Lecture 10: Statistical Learning Theory (bounds)

February 26

Lecture 11: VC Dimension

February 28

Lecture 12: Support Vector Machines

March 5

Lecture 13: Kernels

March 7

Lecture 14: Dimensionality Reduction

March 12

Lecture 15: Clustering

March 14


March 19

Spring Recess (NO CLASS)

March 21

Spring Recess (NO CLASS)

March 26

Lecture 16: Mixtures of Gaussians, Latent variables, EM intro

March 28

Lecture 17: EM in more details

April 2

Lecture 18: Graphical Models...

April 4

Lecture :

April 9

Lecture :

April 11

Lecture :

April 16

Lecture :

April 18

Lecture :

April 23

Lecture :

April 25

Lecture :

April 30

Lecture :

May 2

Lecture :



Class Attendance: You are responsible for all material presented in the class

lectures, recitations, and so forth. Some material will diverge from the textbooks

so regular attendance is important.


Late Policy: If you hand in late work without approval of the instructor or TAs,

you will receive zero credit. Homework is due at the beginning of class on the

due date.


Cooperation on Homework:
You are encouraged to discuss HW problems with each other in small groups (2-3 people),
but you must list your discussion partners on your submission.
Solutions (code) must be written independently, sharing or copying of solutions is not allowed.
Of course, no cooperation is allowed during exams.

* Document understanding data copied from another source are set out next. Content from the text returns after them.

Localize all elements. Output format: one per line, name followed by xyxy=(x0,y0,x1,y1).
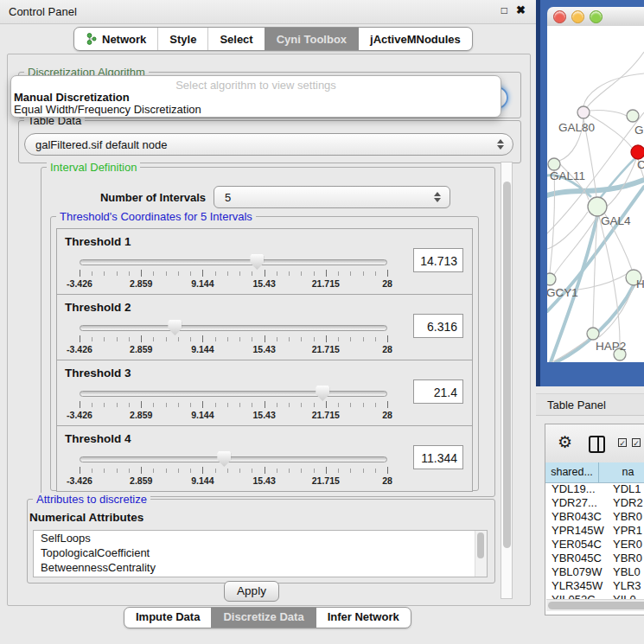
number-of-intervals-combo[interactable]: 5 xyxy=(214,186,450,208)
control-panel-titlebar: Control Panel □ ✖ xyxy=(0,0,536,24)
table-row[interactable]: YPR145WYPR1 xyxy=(545,524,644,538)
tab-network[interactable]: Network xyxy=(74,28,157,50)
tab-infer-network[interactable]: Infer Network xyxy=(316,608,411,628)
table-row[interactable]: YBL079WYBL0 xyxy=(545,565,644,579)
cyni-toolbox-panel: Discretization Algorithm Table Data galF… xyxy=(7,54,531,606)
network-node[interactable] xyxy=(547,273,556,285)
list-item[interactable]: BetweennessCentrality xyxy=(34,560,487,575)
network-edge xyxy=(550,170,555,273)
numerical-attributes-label: Numerical Attributes xyxy=(29,511,143,524)
network-node-labels: GAL80 G. C GAL11 GAL4 GCY1 H HAP2 xyxy=(547,121,644,353)
network-node[interactable] xyxy=(548,158,560,170)
network-node[interactable] xyxy=(577,106,590,118)
checkbox-icon[interactable]: ✓ xyxy=(632,438,641,447)
slider-ticks xyxy=(80,469,387,473)
attributes-group: Attributes to discretize Numerical Attri… xyxy=(27,499,495,583)
tab-jactivemnodules[interactable]: jActiveMNodules xyxy=(358,28,472,50)
table-panel-card: ⚙ ✓ ✓ shared... na YDL19...YDL1 YDR27...… xyxy=(545,424,644,615)
network-edge xyxy=(590,110,627,116)
table-horizontal-scrollbar[interactable] xyxy=(546,599,644,611)
network-canvas[interactable]: GAL80 G. C GAL11 GAL4 GCY1 H HAP2 xyxy=(547,26,644,362)
table-row[interactable]: YDL19...YDL1 xyxy=(545,482,644,496)
network-node-label: GAL11 xyxy=(550,169,585,182)
network-edge xyxy=(590,115,632,148)
threshold-slider[interactable]: -3.426 2.859 9.144 15.43 21.715 28 xyxy=(80,450,387,488)
threshold-value-field[interactable]: 21.4 xyxy=(413,379,463,404)
threshold-panel-4: Threshold 4 -3.426 2.859 9.144 15.43 xyxy=(56,425,473,492)
table-row[interactable]: YLR345WYLR3 xyxy=(545,579,644,593)
slider-thumb[interactable] xyxy=(250,254,264,270)
apply-button[interactable]: Apply xyxy=(224,581,279,602)
threshold-slider[interactable]: -3.426 2.859 9.144 15.43 21.715 28 xyxy=(80,319,387,357)
checkbox-icon[interactable]: ✓ xyxy=(618,438,627,447)
control-panel-tabs: Network Style Select Cyni Toolbox jActiv… xyxy=(73,27,473,51)
algorithm-dropdown-popup: Select algorithm to view settings Manual… xyxy=(10,75,501,118)
slider-ticks xyxy=(80,403,387,407)
threshold-label: Threshold 1 xyxy=(65,235,131,248)
slider-track[interactable] xyxy=(80,259,387,265)
network-node[interactable] xyxy=(588,197,607,216)
dropdown-item-manual[interactable]: Manual Discretization xyxy=(14,91,130,104)
numerical-attributes-list[interactable]: SelfLoops TopologicalCoefficient Between… xyxy=(33,530,488,577)
network-node[interactable] xyxy=(627,110,639,122)
network-graph: GAL80 G. C GAL11 GAL4 GCY1 H HAP2 xyxy=(547,26,644,362)
network-window-frame[interactable]: GAL80 G. C GAL11 GAL4 GCY1 H HAP2 xyxy=(536,0,644,386)
threshold-value-field[interactable]: 11.344 xyxy=(413,445,463,469)
network-node[interactable] xyxy=(587,328,599,340)
slider-track[interactable] xyxy=(80,456,387,462)
tab-style[interactable]: Style xyxy=(157,28,207,50)
table-row[interactable]: YDR27...YDR2 xyxy=(545,496,644,510)
tab-cyni-toolbox[interactable]: Cyni Toolbox xyxy=(265,28,358,50)
close-icon[interactable]: ✖ xyxy=(516,3,526,16)
gear-icon[interactable]: ⚙ xyxy=(558,432,572,452)
network-node-label: HAP2 xyxy=(596,340,626,353)
threshold-value-field[interactable]: 6.316 xyxy=(413,314,463,338)
threshold-label: Threshold 2 xyxy=(65,301,131,314)
list-scrollbar[interactable] xyxy=(475,531,487,577)
table-row[interactable]: YIL052CYIL0 xyxy=(545,593,644,599)
tab-discretize-data[interactable]: Discretize Data xyxy=(211,608,315,628)
threshold-slider[interactable]: -3.426 2.859 9.144 15.43 21.715 28 xyxy=(80,253,387,291)
number-of-intervals-value: 5 xyxy=(225,191,231,204)
table-row[interactable]: YER054CYER0 xyxy=(545,538,644,552)
list-item[interactable]: SelfLoops xyxy=(34,531,487,545)
threshold-value-field[interactable]: 14.713 xyxy=(413,248,463,272)
column-header-name[interactable]: na xyxy=(599,462,644,482)
network-node-label: C xyxy=(637,158,644,171)
thresholds-group: Threshold's Coordinates for 5 Intervals … xyxy=(50,216,479,491)
table-data-combo[interactable]: galFiltered.sif default node xyxy=(24,133,513,156)
list-item[interactable]: TopologicalCoefficient xyxy=(34,545,487,560)
table-row[interactable]: YBR043CYBR0 xyxy=(545,510,644,524)
column-header-shared[interactable]: shared... xyxy=(545,462,599,482)
cyni-bottom-tabs: Impute Data Discretize Data Infer Networ… xyxy=(124,607,411,628)
slider-track[interactable] xyxy=(80,391,387,397)
tab-label: Cyni Toolbox xyxy=(277,33,347,46)
traffic-light-minimize-icon[interactable] xyxy=(571,10,584,23)
tab-label: Select xyxy=(220,33,252,46)
network-window-titlebar[interactable] xyxy=(547,7,644,27)
dropdown-item-equal-width[interactable]: Equal Width/Frequency Discretization xyxy=(14,103,201,116)
threshold-slider[interactable]: -3.426 2.859 9.144 15.43 21.715 28 xyxy=(80,385,387,423)
network-edge xyxy=(601,157,636,197)
table-row[interactable]: YBR045CYBR0 xyxy=(545,552,644,565)
threshold-stack: Threshold 1 -3.426 2.859 9.144 15.43 xyxy=(56,229,473,492)
traffic-light-zoom-icon[interactable] xyxy=(590,10,603,23)
slider-track[interactable] xyxy=(80,325,387,331)
table-panel-titlebar: Table Panel xyxy=(536,393,644,416)
attributes-group-title: Attributes to discretize xyxy=(33,493,150,506)
float-icon[interactable]: □ xyxy=(501,4,507,16)
network-node-label: H xyxy=(636,277,644,290)
split-view-icon[interactable] xyxy=(589,436,605,453)
control-panel-title: Control Panel xyxy=(9,5,77,18)
tab-impute-data[interactable]: Impute Data xyxy=(124,608,211,628)
slider-thumb[interactable] xyxy=(217,451,231,467)
slider-thumb[interactable] xyxy=(168,320,182,335)
slider-thumb[interactable] xyxy=(316,386,329,401)
network-node-highlighted[interactable] xyxy=(631,145,644,159)
traffic-light-close-icon[interactable] xyxy=(553,10,566,23)
thresholds-group-title: Threshold's Coordinates for 5 Intervals xyxy=(56,210,256,223)
panel-scrollbar[interactable] xyxy=(501,162,513,599)
dropdown-placeholder: Select algorithm to view settings xyxy=(11,79,501,92)
tab-select[interactable]: Select xyxy=(207,28,264,50)
screenshot-root: Control Panel □ ✖ Network Style Select C… xyxy=(0,0,644,644)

This policy will be strictly enforced.

Discussion of Course Material: See note at top of this page on the Bulletin Board.
We have many interesting topics to cover, and many of you will have good questions.
Please try to post questions or ideas to the bulletin board on Courseworks so that everyone can participate.


Web Page: The class URL is: and

will contain copies of class notes, news updates and other information.


Computer Accounts: You will need an ACIS computer account for email, use

of Matlab (Windows, Unix or Mac version) and so forth.